Franklin was the solid champion of "the middling people", really the very founder of the idea of the American Middle Class and the concept of upward mobility. Sometimes referred to in jest as "America's first Yuppie"--kind of funny that it took until the Ronald Reagan '80s for that term to be created. The elites have always hated the idea that the common man could better themselves and be upwardly mobile. Ben believed that self improvement was possible through education, self discipline, and hard work.. In those times of rigid class and nobility, the idea that "anyone could improve their selff" was cutting edge thinking. Although still very much aware of the dangers of "rabble rule", Franklin was much more of a believer in democracy than the rest of the founding fathers. He is the only founding father to have been involved in and a signer to all four of the founding documents: The Declaration of Independence, the treaty with France, treaty with England, and The Constitution. He worked closely with Jefferson and Adams in France, and when the new nation was meeting in Philadelphia, under the mulberry tree at his home was a common informal meeting place.
Many great businessmen including Thomas Mellon and Andrew Carnegie found inspiration in the maxims of frugality and hard work that both Ben and his literary creation "Poor Richard" described.. Franklin is often thought of as the father of the self-help movement. Four of his written rules of conduct included:
). Frugality
2. Truthfulness
3. Industriousness
4. Speak ill of no man
He did very well with 1 and 3, is pretty solid on 2, and like anyone, struggled with 4--and the issue
Franklin's favorite theme--"slow and steady diligence is the way to wealth". Is anathema to the left, because such thought makes both success and poverty significantly in the domain of "individual responsibility", a concept they find completely odius. Worse, it would indicate that there is the potential of virtue as opposed to only corruption in an earned dollar. The only kind of wealth that the left tends to like is that which is inherited--or in the case of John Kerry, married into.
His view on social engineering is summarized by: "Whenever we attempt to mend the scheme of providence we need to be very circumspect lest we do more harm than good."
He was a master of the simple yet elegant maxim.
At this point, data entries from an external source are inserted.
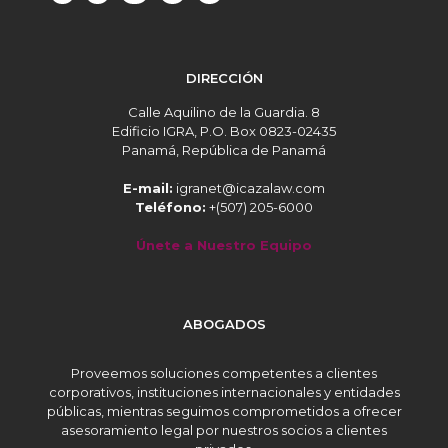
DIRECCIÓN
Calle Aquilino de la Guardia. 8
Edificio IGRA, P.O. Box 0823-02435
Panamá, República de Panamá
E-mail:
igranet@icazalaw.com
Teléfono:
+(507) 205-6000
Únete a Nuestro Equipo
ABOGADOS
Proveemos soluciones competentes a clientes
corporativos, instituciones internacionales y entidades
públicas, mientras seguimos comprometidos a ofrecer
asesoramiento legal por nuestros socios a clientes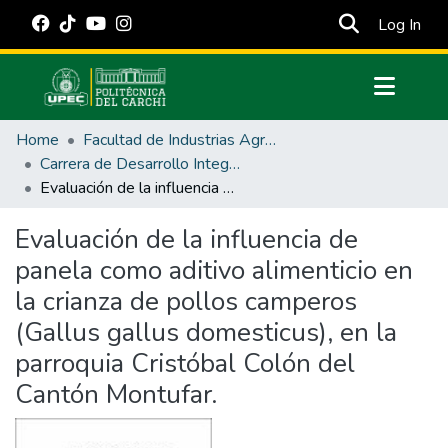
(cur
Log In
Communities & Collections
Home
Facultad de Industrias Agropecuarias y Ciencias Ambientales
All of DSpace
Carrera de Desarrollo Integral Agropecuario
Evaluación de la influencia de panela como aditivo alimenticio en la crianza de pollos camperos (Gallus gallus domesticus), en la parroquia Cristóbal Colón del Cantón Montufar.
Statistics
Estadísticas Externas
Evaluación de la influencia de
panela como aditivo alimenticio en
Manuales
la crianza de pollos camperos
(Gallus gallus domesticus), en la
parroquia Cristóbal Colón del
Cantón Montufar.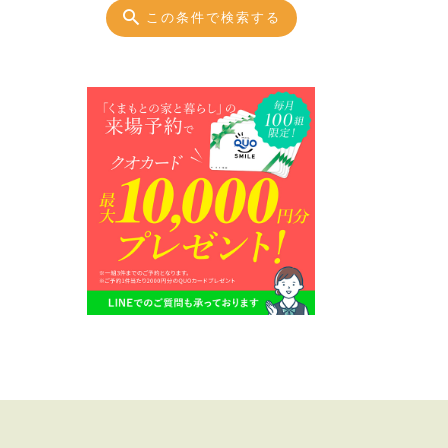
この条件で検索する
Most of them were heavily borrowed from even more ancient statements, but the following are attributed to him--some much more famous than others:
"A penny saved is a penny earned"
"Haste makes waste"
"Early to bed early to rise makes a man healthy, wealthy, and wise"
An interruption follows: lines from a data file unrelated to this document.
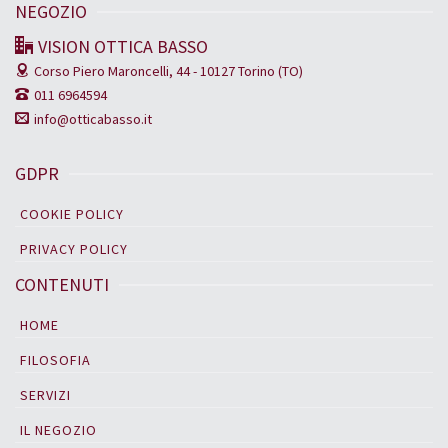
NEGOZIO
VISION OTTICA BASSO
Corso Piero Maroncelli, 44 -
10127 Torino (TO)
011 6964594
info@otticabasso.it
GDPR
COOKIE POLICY
PRIVACY POLICY
CONTENUTI
HOME
FILOSOFIA
SERVIZI
IL NEGOZIO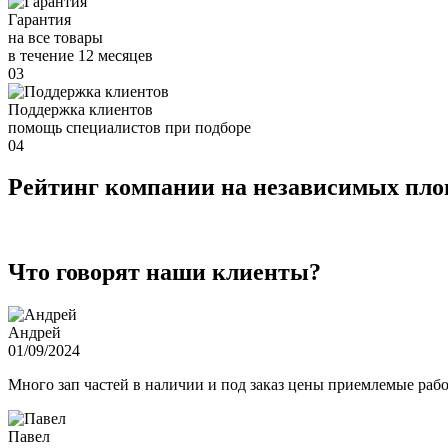
Гарантия
на все товары
в течение 12 месяцев
03
Поддержка клиентов
помощь специалистов при подборе
04
Рейтинг компании на независимых пл
Что говорят наши клиенты?
Андрей
01/09/2024
Много зап частей в наличии и под заказ цены приемлемые ра
Павел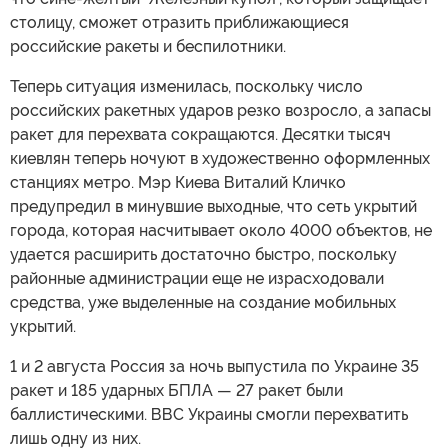
столицу, сможет отразить приближающиеся
российские ракеты и беспилотники.
Теперь ситуация изменилась, поскольку число
российских ракетных ударов резко возросло, а запасы
ракет для перехвата сокращаются. Десятки тысяч
киевлян теперь ночуют в художественно оформленных
станциях метро. Мэр Киева Виталий Кличко
предупредил в минувшие выходные, что сеть укрытий
города, которая насчитывает около 4000 объектов, не
удается расширить достаточно быстро, поскольку
районные администрации еще не израсходовали
средства, уже выделенные на создание мобильных
укрытий.
1 и 2 августа Россия за ночь выпустила по Украине 35
ракет и 185 ударных БПЛА — 27 ракет были
баллистическими. ВВС Украины смогли перехватить
лишь одну из них.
"Half the truth is often a great lie"
"Genius without education is like silver in the mine"
"There's more old drunkards than old doctors"
"He's a fool than cannot conceal his wisdom"
"Nothing can be said to be certain except death and taxes"
At one point in his life Franklin put the following goals for a worthy life to paper and is said to have attempted to follow these rules during his life:
1 Temperance - Eat not to dullness, drink not to elevation
2 Silence: Speak not but what may benefit others or yourself; avoid trifling conversation
3 Order: Let all your things have their places; let each part of your business have it's time
4 Resolution: Resolve to perform what you ought; perform without fail what you resolve
5 Frugality: Make no expense but to do good to yourself or others (ie. waste nothing)
6 Industry: Lose no time; be always employed in something useful, cut off all unnecessary actions
7 Sincerity:Use no hurtful deceit, think innocently and justly and if you speak, speak accordingly
8 Justice: Wrong none by doing injury or by omitting thne benefits that are your duty
9 Moderation: Avoid extremes, forbare resenting injuries so much as you think they deserve
10 Cleanliness: Tolerate no no uncleanliness in body clothes or habituation
11 Tranquility: Be not disturbed at trifles , or at accidents common or unavoidable
12 Chastity: Rarely use venery but for health or offspring; never to dullness, weakness, or the injury of another's peace or reputation.
A friend suggested that he missed "humility", which Franklin agreed with, so added a 13th virtue. He was quite libertine sexually for the time and fathered a son out of wedlock that he did care for. He tended to befriend and was certainly flirtatious with much younger women. He tended to treat their intellectual curiosity seriously and assist in their education. No doubt having one of the worlds foremost scientists paying intellectual attention to a young lady was very unusual in the day, interesting to the young lady, and no doubt the cause of plenty of disucssions about "reasons". (at the time, the intellectual development of women wasn't considered a high priority).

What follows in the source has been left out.